** Opening Material for this task block **
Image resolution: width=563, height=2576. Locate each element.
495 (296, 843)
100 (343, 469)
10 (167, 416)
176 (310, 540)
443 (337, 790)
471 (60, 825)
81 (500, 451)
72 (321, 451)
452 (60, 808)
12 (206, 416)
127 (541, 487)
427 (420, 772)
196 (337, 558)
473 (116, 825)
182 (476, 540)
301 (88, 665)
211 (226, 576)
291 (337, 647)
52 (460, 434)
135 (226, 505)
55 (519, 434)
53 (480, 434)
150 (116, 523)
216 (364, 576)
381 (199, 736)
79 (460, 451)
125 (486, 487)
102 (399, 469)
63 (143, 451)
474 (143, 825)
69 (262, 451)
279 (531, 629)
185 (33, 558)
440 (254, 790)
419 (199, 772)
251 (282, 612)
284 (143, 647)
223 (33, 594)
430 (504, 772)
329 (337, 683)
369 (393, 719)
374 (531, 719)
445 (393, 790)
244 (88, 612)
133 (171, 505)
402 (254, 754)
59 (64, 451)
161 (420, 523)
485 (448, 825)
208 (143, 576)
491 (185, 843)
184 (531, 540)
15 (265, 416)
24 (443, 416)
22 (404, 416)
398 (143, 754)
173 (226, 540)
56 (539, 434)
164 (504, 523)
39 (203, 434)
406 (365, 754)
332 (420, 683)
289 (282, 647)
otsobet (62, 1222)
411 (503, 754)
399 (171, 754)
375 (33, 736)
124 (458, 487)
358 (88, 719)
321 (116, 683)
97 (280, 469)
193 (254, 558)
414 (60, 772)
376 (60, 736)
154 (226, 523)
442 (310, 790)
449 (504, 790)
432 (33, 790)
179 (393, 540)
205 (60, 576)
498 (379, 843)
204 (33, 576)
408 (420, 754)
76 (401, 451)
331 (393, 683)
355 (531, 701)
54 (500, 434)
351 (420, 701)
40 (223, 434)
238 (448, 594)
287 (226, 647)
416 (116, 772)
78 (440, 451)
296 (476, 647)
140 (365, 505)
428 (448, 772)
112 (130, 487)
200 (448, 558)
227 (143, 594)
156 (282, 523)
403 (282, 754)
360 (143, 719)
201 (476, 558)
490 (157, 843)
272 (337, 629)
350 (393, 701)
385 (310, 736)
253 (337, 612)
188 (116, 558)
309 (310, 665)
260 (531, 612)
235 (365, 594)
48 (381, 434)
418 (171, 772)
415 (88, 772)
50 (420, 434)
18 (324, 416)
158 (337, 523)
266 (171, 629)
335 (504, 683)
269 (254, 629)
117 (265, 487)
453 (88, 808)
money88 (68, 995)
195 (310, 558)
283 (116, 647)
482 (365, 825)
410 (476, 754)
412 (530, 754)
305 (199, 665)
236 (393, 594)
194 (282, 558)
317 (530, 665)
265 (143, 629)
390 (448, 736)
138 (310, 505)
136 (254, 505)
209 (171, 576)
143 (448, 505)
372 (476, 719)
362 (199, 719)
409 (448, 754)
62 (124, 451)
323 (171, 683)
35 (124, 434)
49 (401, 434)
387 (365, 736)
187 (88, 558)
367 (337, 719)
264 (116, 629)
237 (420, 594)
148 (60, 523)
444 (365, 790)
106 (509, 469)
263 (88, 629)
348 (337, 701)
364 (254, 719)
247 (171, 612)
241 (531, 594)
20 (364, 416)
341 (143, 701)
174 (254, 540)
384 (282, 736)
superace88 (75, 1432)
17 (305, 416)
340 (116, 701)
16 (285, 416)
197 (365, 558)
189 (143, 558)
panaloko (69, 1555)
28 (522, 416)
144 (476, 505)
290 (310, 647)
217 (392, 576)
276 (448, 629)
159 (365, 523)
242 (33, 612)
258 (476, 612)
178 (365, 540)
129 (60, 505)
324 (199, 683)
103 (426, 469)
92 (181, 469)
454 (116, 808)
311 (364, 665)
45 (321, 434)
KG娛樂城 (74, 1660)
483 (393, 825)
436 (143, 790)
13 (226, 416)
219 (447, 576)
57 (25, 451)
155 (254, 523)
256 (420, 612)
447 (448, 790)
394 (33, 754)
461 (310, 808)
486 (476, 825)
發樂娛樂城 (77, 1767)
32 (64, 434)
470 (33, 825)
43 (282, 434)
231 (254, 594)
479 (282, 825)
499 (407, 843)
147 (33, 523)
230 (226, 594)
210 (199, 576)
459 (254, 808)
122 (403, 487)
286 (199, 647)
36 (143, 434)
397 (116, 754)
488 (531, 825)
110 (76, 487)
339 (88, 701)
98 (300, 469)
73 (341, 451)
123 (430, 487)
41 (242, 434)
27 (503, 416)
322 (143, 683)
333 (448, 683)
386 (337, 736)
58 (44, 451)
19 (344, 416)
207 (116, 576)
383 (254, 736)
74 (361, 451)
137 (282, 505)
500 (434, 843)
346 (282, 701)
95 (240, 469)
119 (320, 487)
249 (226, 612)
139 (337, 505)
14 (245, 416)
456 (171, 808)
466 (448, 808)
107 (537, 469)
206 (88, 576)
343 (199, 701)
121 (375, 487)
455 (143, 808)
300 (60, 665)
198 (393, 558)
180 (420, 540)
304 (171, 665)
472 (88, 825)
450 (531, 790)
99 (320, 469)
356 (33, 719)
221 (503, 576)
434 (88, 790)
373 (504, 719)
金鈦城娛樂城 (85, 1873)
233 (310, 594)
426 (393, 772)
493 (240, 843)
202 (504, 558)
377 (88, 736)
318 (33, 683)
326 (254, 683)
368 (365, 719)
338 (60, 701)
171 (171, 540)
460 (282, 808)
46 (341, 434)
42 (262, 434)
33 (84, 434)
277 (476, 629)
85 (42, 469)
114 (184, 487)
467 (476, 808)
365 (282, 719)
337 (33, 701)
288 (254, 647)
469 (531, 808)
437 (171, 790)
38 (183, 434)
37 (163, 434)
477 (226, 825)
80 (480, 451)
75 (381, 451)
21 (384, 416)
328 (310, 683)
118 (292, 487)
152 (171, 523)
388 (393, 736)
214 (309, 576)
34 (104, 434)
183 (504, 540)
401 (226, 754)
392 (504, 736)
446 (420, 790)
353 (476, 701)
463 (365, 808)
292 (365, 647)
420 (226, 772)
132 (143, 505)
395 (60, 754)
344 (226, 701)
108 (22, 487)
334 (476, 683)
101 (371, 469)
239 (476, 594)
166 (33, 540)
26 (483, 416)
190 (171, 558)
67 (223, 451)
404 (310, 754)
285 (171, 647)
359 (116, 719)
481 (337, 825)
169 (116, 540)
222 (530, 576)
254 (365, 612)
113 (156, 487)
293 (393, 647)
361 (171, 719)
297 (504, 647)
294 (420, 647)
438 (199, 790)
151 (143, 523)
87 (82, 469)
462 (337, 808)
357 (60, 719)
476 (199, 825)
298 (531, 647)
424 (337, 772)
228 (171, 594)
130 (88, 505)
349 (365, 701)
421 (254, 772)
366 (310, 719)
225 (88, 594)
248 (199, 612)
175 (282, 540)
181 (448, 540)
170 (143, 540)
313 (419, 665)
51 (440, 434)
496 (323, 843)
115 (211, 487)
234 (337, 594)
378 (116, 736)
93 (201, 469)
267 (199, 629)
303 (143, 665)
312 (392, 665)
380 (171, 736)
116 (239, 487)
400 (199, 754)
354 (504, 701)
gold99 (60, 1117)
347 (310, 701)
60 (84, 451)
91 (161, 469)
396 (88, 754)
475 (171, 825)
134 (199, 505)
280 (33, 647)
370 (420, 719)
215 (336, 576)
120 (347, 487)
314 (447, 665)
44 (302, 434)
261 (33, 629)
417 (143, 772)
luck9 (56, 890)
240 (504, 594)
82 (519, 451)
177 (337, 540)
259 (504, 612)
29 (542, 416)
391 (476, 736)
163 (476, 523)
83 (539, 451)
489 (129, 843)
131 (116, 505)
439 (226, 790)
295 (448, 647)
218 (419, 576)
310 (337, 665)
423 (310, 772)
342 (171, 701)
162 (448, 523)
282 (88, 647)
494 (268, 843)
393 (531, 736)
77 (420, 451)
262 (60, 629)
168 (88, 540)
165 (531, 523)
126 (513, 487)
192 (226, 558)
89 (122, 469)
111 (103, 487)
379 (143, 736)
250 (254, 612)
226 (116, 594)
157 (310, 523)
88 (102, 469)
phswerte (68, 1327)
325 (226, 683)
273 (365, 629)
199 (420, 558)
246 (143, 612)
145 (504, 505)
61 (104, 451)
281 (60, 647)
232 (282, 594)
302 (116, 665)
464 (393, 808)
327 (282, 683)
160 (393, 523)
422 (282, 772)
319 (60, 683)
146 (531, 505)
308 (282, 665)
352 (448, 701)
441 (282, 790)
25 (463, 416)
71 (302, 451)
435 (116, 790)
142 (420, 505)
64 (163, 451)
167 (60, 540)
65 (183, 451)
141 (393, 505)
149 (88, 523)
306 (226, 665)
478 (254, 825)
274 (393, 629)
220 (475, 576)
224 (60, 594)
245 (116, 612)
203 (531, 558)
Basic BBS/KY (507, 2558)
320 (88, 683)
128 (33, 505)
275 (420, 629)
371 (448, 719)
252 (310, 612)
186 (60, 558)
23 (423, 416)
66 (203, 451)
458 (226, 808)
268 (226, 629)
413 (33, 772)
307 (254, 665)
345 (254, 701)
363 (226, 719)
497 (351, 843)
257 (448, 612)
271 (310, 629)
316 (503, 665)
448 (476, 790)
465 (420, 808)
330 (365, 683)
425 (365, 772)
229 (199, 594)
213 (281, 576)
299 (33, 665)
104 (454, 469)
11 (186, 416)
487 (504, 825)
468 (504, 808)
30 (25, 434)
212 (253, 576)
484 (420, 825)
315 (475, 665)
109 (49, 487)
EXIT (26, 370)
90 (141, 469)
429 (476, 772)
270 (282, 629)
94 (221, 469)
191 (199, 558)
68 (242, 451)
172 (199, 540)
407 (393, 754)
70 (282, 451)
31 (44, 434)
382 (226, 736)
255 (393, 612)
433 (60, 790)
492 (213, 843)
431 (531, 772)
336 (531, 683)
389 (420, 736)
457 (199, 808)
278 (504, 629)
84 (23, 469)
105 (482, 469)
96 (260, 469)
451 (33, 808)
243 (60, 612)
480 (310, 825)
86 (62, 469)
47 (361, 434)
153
** Closing Material for this task block **
Work to complete
Leave out every line above except those from the line with "410 (476, 754)" up to and including the line with "486 (476, 825)", and copy those exactly.

Result of this task
410 (476, 754)
412 (530, 754)
305 (199, 665)
236 (393, 594)
194 (282, 558)
317 (530, 665)
265 (143, 629)
390 (448, 736)
138 (310, 505)
136 (254, 505)
209 (171, 576)
143 (448, 505)
372 (476, 719)
362 (199, 719)
409 (448, 754)
62 (124, 451)
323 (171, 683)
35 (124, 434)
49 (401, 434)
387 (365, 736)
187 (88, 558)
367 (337, 719)
264 (116, 629)
237 (420, 594)
148 (60, 523)
444 (365, 790)
106 (509, 469)
263 (88, 629)
348 (337, 701)
364 (254, 719)
247 (171, 612)
241 (531, 594)
20 (364, 416)
341 (143, 701)
174 (254, 540)
384 (282, 736)
superace88 (75, 1432)
17 (305, 416)
340 (116, 701)
16 (285, 416)
197 (365, 558)
189 (143, 558)
panaloko (69, 1555)
28 (522, 416)
144 (476, 505)
290 (310, 647)
217 (392, 576)
276 (448, 629)
159 (365, 523)
242 (33, 612)
258 (476, 612)
178 (365, 540)
129 (60, 505)
324 (199, 683)
103 (426, 469)
92 (181, 469)
454 (116, 808)
311 (364, 665)
45 (321, 434)
KG娛樂城 (74, 1660)
483 (393, 825)
436 (143, 790)
13 (226, 416)
219 (447, 576)
57 (25, 451)
155 (254, 523)
256 (420, 612)
447 (448, 790)
394 (33, 754)
461 (310, 808)
486 (476, 825)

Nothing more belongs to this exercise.